During my lurking, I discovered whisper, which is a speech recognition model that can transcribe audio to text using deep learning stuff. People of course want to learn Japanese from Anime, but that is only really possible with Japanese subtitles, which can be a hit and miss in availablity as the meow website releases don’t provide the Japanese closed captions with the raw video releases. The good thing with Anime is that the voice actresses/actors speak thing clearly, so it can increase the accuracy of the resulting output through AI.

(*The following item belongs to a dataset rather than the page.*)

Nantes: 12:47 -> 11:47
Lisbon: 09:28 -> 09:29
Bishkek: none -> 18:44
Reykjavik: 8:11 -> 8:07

I actually played around with Whisper, but it performs best on Windows. Tried to get it working on a Mac Studio, but it runs slow and the GPU acceleration doesn’t quite work yet. Thankfully, I have a VM with a nVidia Geforce 980 TI pass through. I choose an episode to test this with. I decided to try an episode of Prima Doll, Episode 8. Also, there is a Japanese blog that has most of the dialog for most anime, so I can use that to correct it. I needed mkvextract to get the audio, but once I did that, I’m off to the races.
I’m still checking the transcript and haven’t finished it since it’s so late, so the jury is out, but so far, the mistakes are relatively minor, although it messed up a few lines by inserting extranous output. Also, I don’t expect it to handle names of the characters well as it doesn’t know what Kanji to use.

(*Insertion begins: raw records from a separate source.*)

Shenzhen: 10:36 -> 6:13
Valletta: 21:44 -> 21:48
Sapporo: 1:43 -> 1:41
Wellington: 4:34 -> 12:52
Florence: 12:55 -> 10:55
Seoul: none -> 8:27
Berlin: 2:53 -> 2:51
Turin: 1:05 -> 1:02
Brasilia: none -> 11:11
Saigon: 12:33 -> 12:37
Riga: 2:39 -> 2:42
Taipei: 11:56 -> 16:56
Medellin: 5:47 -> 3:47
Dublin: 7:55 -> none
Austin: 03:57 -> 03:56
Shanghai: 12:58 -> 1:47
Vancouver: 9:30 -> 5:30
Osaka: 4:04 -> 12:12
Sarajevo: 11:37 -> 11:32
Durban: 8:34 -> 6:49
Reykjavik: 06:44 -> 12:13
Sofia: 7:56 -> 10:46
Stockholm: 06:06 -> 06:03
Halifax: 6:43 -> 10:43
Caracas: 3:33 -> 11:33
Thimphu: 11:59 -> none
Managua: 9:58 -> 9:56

Not looking too bad, except for some corrections, it gets most dialog correct. I think this can be helpful in getting 90% of the way there in creating Japanese subtitles, manual corrections are still needed.
Update I finished the corrections, and the final number of changes are 74. Also, discovered the timings can be a bit off as well and doesn’t handle more than one person talking at the same time.
You can try it for yourself if you have a powerful GPU.